─── INFORMATION GIVEN ───
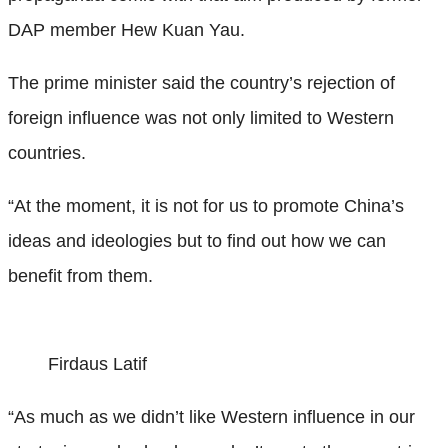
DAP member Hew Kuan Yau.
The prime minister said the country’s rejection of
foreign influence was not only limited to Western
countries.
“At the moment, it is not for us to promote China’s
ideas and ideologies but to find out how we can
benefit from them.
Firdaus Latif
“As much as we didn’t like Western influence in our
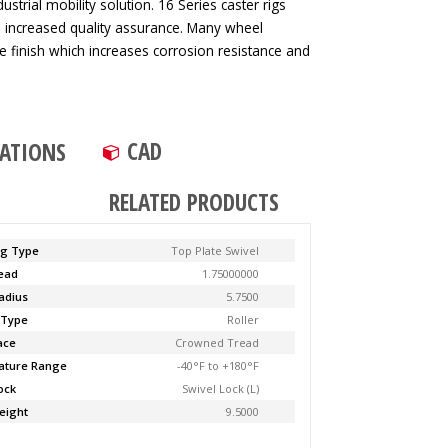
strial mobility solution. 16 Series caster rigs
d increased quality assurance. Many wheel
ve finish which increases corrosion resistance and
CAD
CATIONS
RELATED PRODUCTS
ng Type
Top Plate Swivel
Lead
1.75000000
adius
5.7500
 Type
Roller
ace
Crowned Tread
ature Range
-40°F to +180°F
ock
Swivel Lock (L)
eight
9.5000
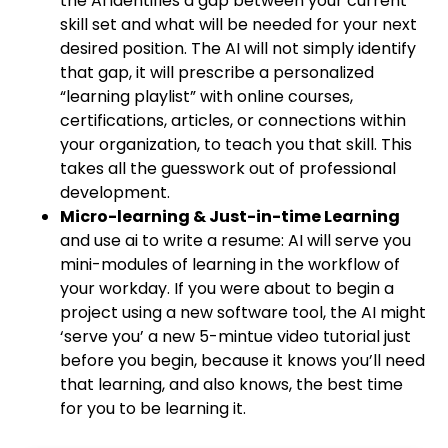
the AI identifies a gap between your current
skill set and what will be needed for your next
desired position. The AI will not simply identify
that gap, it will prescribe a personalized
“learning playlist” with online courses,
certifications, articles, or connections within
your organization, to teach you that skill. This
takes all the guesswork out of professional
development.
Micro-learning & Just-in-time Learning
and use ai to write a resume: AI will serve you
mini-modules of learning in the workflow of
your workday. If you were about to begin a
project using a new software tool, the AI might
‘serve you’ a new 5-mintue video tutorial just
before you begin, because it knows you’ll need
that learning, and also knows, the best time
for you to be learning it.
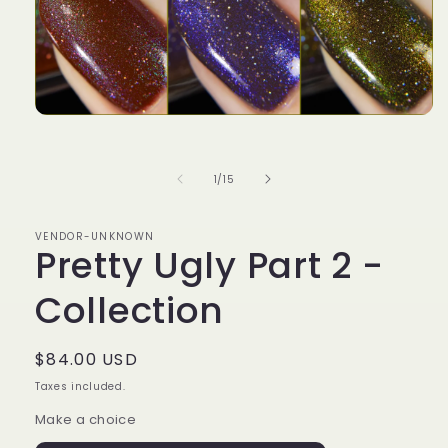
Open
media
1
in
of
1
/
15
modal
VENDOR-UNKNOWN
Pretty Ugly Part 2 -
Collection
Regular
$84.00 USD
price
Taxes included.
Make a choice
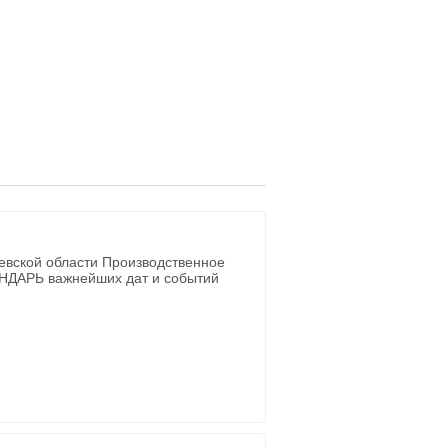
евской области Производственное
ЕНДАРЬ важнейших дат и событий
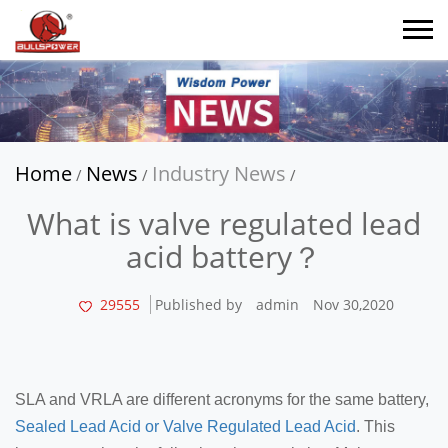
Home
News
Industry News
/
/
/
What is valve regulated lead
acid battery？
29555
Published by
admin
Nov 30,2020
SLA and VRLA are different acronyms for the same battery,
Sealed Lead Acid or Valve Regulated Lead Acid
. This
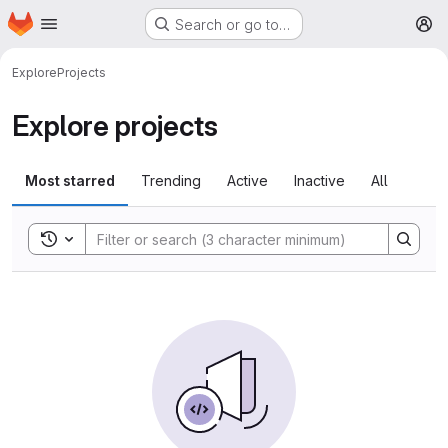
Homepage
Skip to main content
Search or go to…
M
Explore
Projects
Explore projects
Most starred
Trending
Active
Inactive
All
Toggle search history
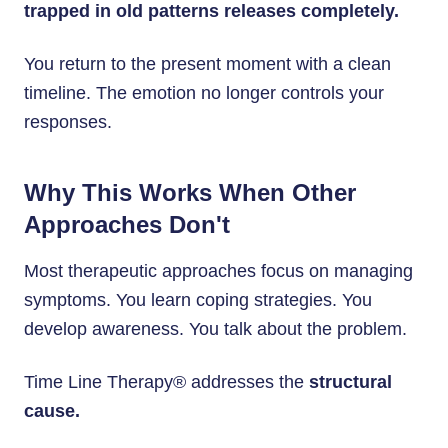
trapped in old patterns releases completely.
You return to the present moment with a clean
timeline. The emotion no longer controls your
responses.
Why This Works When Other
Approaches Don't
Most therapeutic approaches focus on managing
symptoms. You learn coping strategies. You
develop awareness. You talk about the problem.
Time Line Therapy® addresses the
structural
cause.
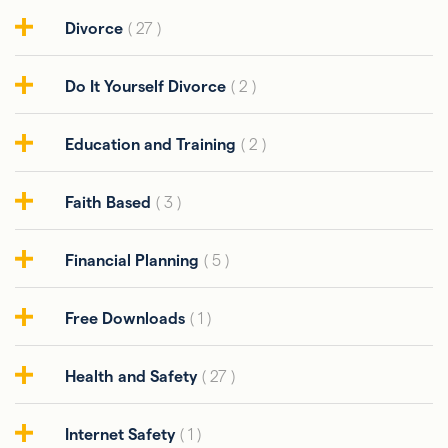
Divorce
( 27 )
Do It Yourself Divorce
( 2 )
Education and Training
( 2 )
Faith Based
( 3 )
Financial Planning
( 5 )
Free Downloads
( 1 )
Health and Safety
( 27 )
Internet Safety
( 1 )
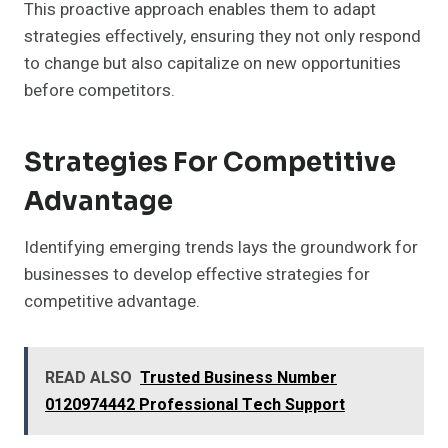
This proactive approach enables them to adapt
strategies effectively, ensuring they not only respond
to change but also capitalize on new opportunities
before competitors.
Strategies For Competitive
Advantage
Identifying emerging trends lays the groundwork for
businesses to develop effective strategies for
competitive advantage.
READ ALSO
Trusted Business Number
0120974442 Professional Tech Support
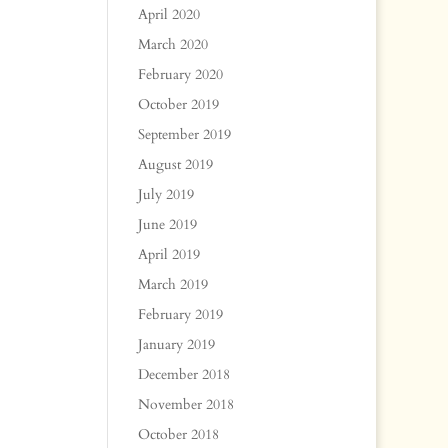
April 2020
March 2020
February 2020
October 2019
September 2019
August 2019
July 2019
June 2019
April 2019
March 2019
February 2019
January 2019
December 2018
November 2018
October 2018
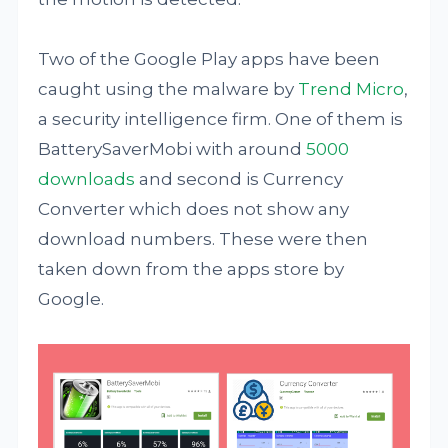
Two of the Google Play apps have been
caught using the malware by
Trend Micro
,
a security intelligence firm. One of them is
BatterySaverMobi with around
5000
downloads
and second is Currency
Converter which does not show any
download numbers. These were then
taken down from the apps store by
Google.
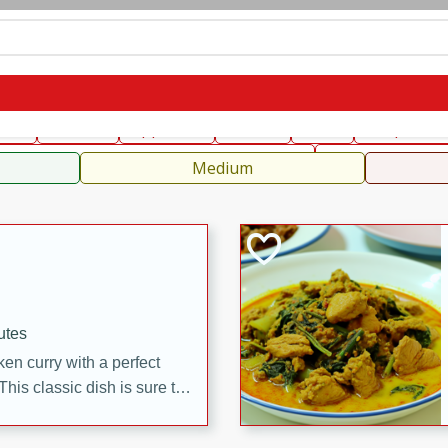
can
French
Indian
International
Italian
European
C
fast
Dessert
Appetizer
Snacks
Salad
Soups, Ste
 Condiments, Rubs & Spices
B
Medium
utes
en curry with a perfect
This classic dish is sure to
───
Repeat each record as given. No picture belongs in the copy.

DAP member Hew Kuan Yau.
The prime minister said the country’s rejection of
foreign influence was not only limited to Western
countries.
“At the moment, it is not for us to promote China’s
ideas and ideologies but to find out how we can
benefit from them.
Firdaus Latif
“As much as we didn’t like Western influence in our
strial mobility solution. 16 Series caster rigs
d increased quality assurance. Many wheel
ve finish which increases corrosion resistance and
CAD
CATIONS
RELATED PRODUCTS
ng Type
Top Plate Swivel
Lead
1.75000000
adius
5.7500
 Type
Roller
ace
Crowned Tread
ature Range
-40°F to +180°F
ock
Swivel Lock (L)
eight
9.5000
the AI identifies a gap between your current
skill set and what will be needed for your next
desired position. The AI will not simply identify
that gap, it will prescribe a personalized
“learning playlist” with online courses,
certifications, articles, or connections within
your organization, to teach you that skill. This
takes all the guesswork out of professional
development.
Micro-learning & Just-in-time Learning
and use ai to write a resume: AI will serve you
mini-modules of learning in the workflow of
your workday. If you were about to begin a
project using a new software tool, the AI might
‘serve you’ a new 5-mintue video tutorial just
before you begin, because it knows you’ll need
that learning, and also knows, the best time
for you to be learning it.
Open
media
1
in
of
1
/
15
modal
VENDOR-UNKNOWN
Pretty Ugly Part 2 -
Collection
Regular
$84.00 USD
price
Taxes included.
Make a choice
евской области Производственное
ЕНДАРЬ важнейших дат и событий
Home
News
Industry News
/
/
/
What is valve regulated lead
acid battery？
29555
Published by
admin
Nov 30,2020
SLA and VRLA are different acronyms for the same battery,
Sealed Lead Acid or Valve Regulated Lead Acid
. This
Homepage
Skip to main content
Search or go to…
M
Explore
Projects
Explore projects
Most starred
Trending
Active
Inactive
All
Toggle search history
trapped in old patterns releases completely.
You return to the present moment with a clean
timeline. The emotion no longer controls your
responses.
Why This Works When Other
Approaches Don't
Most therapeutic approaches focus on managing
symptoms. You learn coping strategies. You
develop awareness. You talk about the problem.
Time Line Therapy® addresses the
structural
cause.
Divorce
( 27 )
Do It Yourself Divorce
( 2 )
Education and Training
( 2 )
Faith Based
( 3 )
Financial Planning
( 5 )
Free Downloads
( 1 )
Health and Safety
( 27 )
Internet Safety
( 1 )
This proactive approach enables them to adapt
strategies effectively, ensuring they not only respond
to change but also capitalize on new opportunities
before competitors.
Strategies For Competitive
Advantage
Identifying emerging trends lays the groundwork for
businesses to develop effective strategies for
competitive advantage.
READ ALSO
Trusted Business Number
0120974442 Professional Tech Support
April 2020
March 2020
February 2020
October 2019
September 2019
August 2019
July 2019
June 2019
April 2019
March 2019
February 2019
January 2019
December 2018
November 2018
October 2018
Two of the Google Play apps have been
caught using the malware by
Trend Micro
,
a security intelligence firm. One of them is
BatterySaverMobi with around
5000
downloads
and second is Currency
Converter which does not show any
download numbers. These were then
taken down from the apps store by
Google.
can
French
Indian
International
Italian
European
C
fast
Dessert
Appetizer
Snacks
Salad
Soups, Ste
 Condiments, Rubs & Spices
B
Medium
utes
en curry with a perfect
This classic dish is sure to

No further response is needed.